Tödliche Therapie: Psychotherapeut verabreicht Drogen-Cocktail
Nach einer Massenvergiftung bei einer mysteriösen Gruppentherapie-Sitzung in einer Berliner Praxis sterben zwei Menschen. Ein Mann liegt noch im Koma. Jetzt ermittelt die Mordkommission gegen den Arzt.
BERLIN Auf dem weißen Praxisschild ist ein kleines Bild zu sehen: Eine Gruppe von Menschen, die sich umarmen. Hilfe in "spirituellen Krisen" verspricht Psychotherapeuten Garri R. Für zwei Patienten endete die Gruppentherapie in Berlin-Hermsdorf jetzt tödlich: Sie wurden offenbar vergiftet. Ein Mann schwebt noch in Lebensgefahr.
Garri R. hat in seiner Therapiesitzung mit psychoaktiven Substanzen experimentiert. Laut "Berliner Morgenpost" soll R. den insgesamt zwölf Patienten eine Spritze verabreicht haben. Darin ein Cocktail aus Ecstasy, Amphetaminen und anderen Substanzen. R. hat den Drogenmissbrauch eingeräumt.
Die Patienten wirkten aufgeputscht und aggressiv
Nach ersten Erkenntnissen hatte Garri R. am Samstagvormittag zwölf Patienten im Alter zwischen 26 und 59 Jahren empfangen. Einigen Patienten wurde nach dem Drogencocktail plötzlich übel, sie erbrachen sich. Um 15.21 Uhr alarmierte dann einer der Teilnehmer die Rettungskräfte. Ihnen bot sich ein dramatisches Bild: Im Dachgeschoss lag ein 59-jähriger Mann – tot. Zwei weitere Patienten waren bewusstlos, mussten reanimiert werden. Ein 28-jähriger Mann starb Stunden später im Krankenhaus.
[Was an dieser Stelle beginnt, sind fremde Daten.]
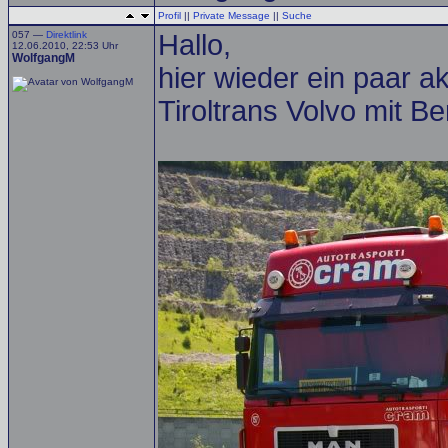
Profil
||
Private Message
||
Suche
057 —
Direktlink
Hallo,
12.06.2010, 22:53 Uhr
WolfgangM
hier wieder ein paar 
Tiroltrans Volvo mit B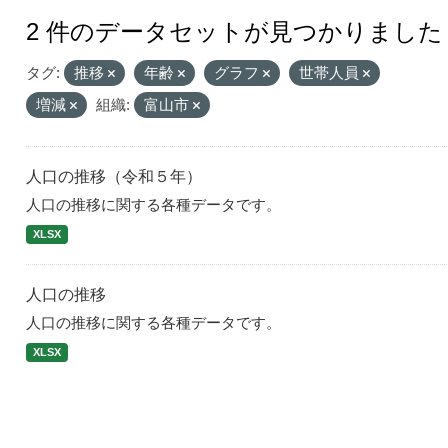
2 件のデータセットが見つかりました
タグ:
推移
年齢
グラフ
世帯人員
増減
組織:
富山市
人口の推移（令和５年）
人口の推移に関する各種データです。
XLSX
人口の推移
人口の推移に関する各種データです。
XLSX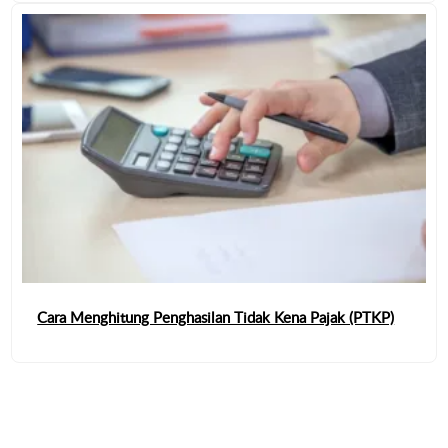
Cara Menghitung Penghasilan Tidak Kena Pajak (PTKP)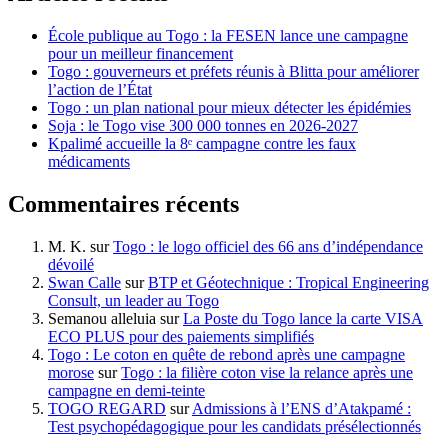
École publique au Togo : la FESEN lance une campagne
pour un meilleur financement
Togo : gouverneurs et préfets réunis à Blitta pour améliorer
l’action de l’État
Togo : un plan national pour mieux détecter les épidémies
Soja : le Togo vise 300 000 tonnes en 2026-2027
Kpalimé accueille la 8ᵉ campagne contre les faux
médicaments
Commentaires récents
M. K.
sur
Togo : le logo officiel des 66 ans d’indépendance
dévoilé
Swan Calle
sur
BTP et Géotechnique : Tropical Engineering
Consult, un leader au Togo
Semanou alleluia
sur
La Poste du Togo lance la carte VISA
ECO PLUS pour des paiements simplifiés
Togo : Le coton en quête de rebond après une campagne
morose
sur
Togo : la filière coton vise la relance après une
campagne en demi-teinte
TOGO REGARD
sur
Admissions à l’ENS d’Atakpamé :
Test psychopédagogique pour les candidats présélectionnés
Die restliche Patientenschar musste von Polizisten in Schach gehalten werden. Einige wirkten den Ermittlern zufolge aufgeputscht. Der Drogencocktail hatte sie aggressiv gemacht, sie wehrten sich mit Händen und Füßen gegen eine Behandlung. Andere Patienten saßen oder lagen apathisch auf einer Terrasse hinter dem Haus. Alle hatten Vergiftungserscheinungen, kamen ins Krankenhaus.
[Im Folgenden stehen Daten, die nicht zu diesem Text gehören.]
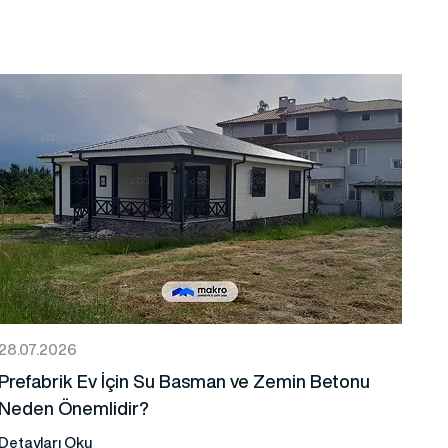
28.07.2026
Prefabrik Ev İçin Su Basman ve Zemin Betonu
Neden Önemlidir?
Detayları Oku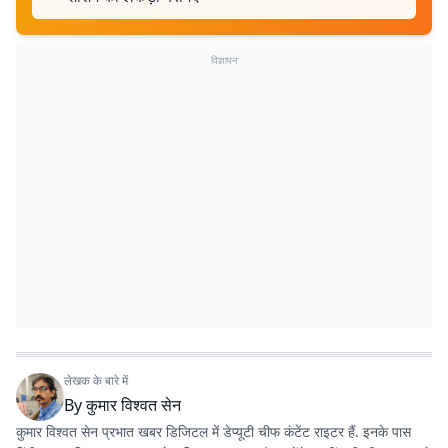
विज्ञापन
लेखक के बारे में
By
कुमार विश्वत सेन
कुमार विश्वत सेन प्रभात खबर डिजिटल में डेप्यूटी चीफ कंटेंट राइटर हैं. इनके पास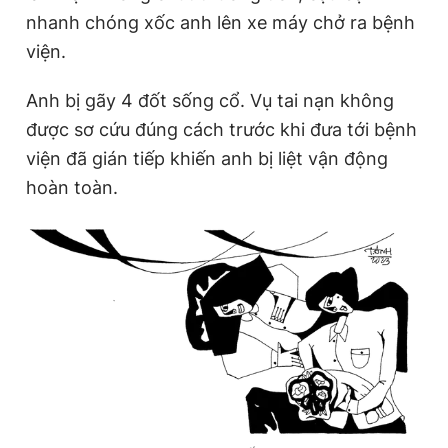
nhanh chóng xốc anh lên xe máy chở ra bệnh
viện.
Anh bị gãy 4 đốt sống cổ. Vụ tai nạn không
được sơ cứu đúng cách trước khi đưa tới bệnh
viện đã gián tiếp khiến anh bị liệt vận động
hoàn toàn.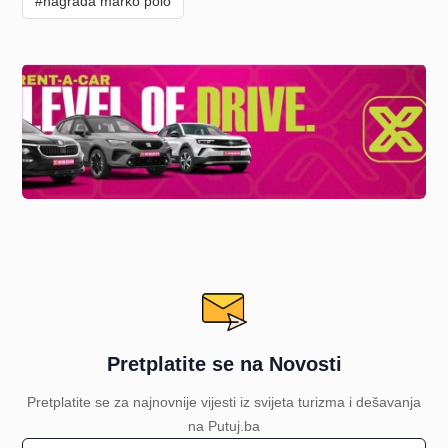
#nagrada marko polo
Pretplatite se na Novosti
Pretplatite se za najnovnije vijesti iz svijeta turizma i dešavanja
na Putuj.ba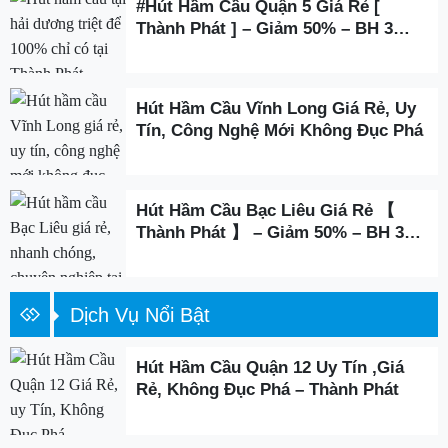
#Hút Hầm Cầu Quận 5 Giá Rẻ [
Thành Phát ] – Giảm 50% – BH 3
Năm
Hút Hầm Cầu Vĩnh Long Giá Rẻ, Uy
Tín, Công Nghệ Mới Không Đục Phá
Hút Hầm Cầu Bạc Liêu Giá Rẻ 【
Thành Phát 】 – Giảm 50% – BH 3
Năm
Dịch Vụ Nổi Bật
Hút Hầm Cầu Quận 12 Uy Tín ,Giá
Rẻ, Không Đục Phá – Thành Phát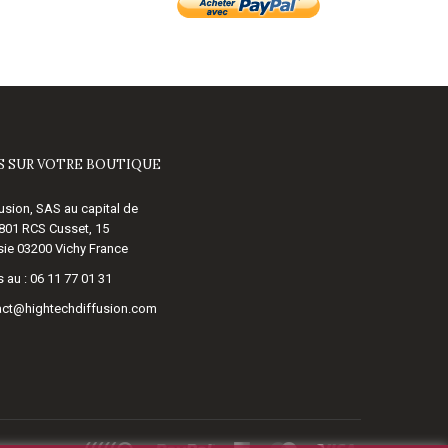
 SUR VOTRE BOUTIQUE
usion, SAS au capital de
 801 RCS Cusset, 15
ie 03200 Vichy France
 au :
06 11 77 01 31
act@hightechdiffusion.com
Garri R. ist von der Kassenärztlichen Vereinigung zugelassen
Derzeit liegt noch ein 55-Jähriger im Koma, sein Zustand ist kritisch. Die anderen Patienten konnten die Klinik inzwischen verlassen. Garri R. wurde festgenommen, er sitzt jetzt in U-Haft. Er sollte noch am Sonntag dem Haftrichter vorgeführt werden.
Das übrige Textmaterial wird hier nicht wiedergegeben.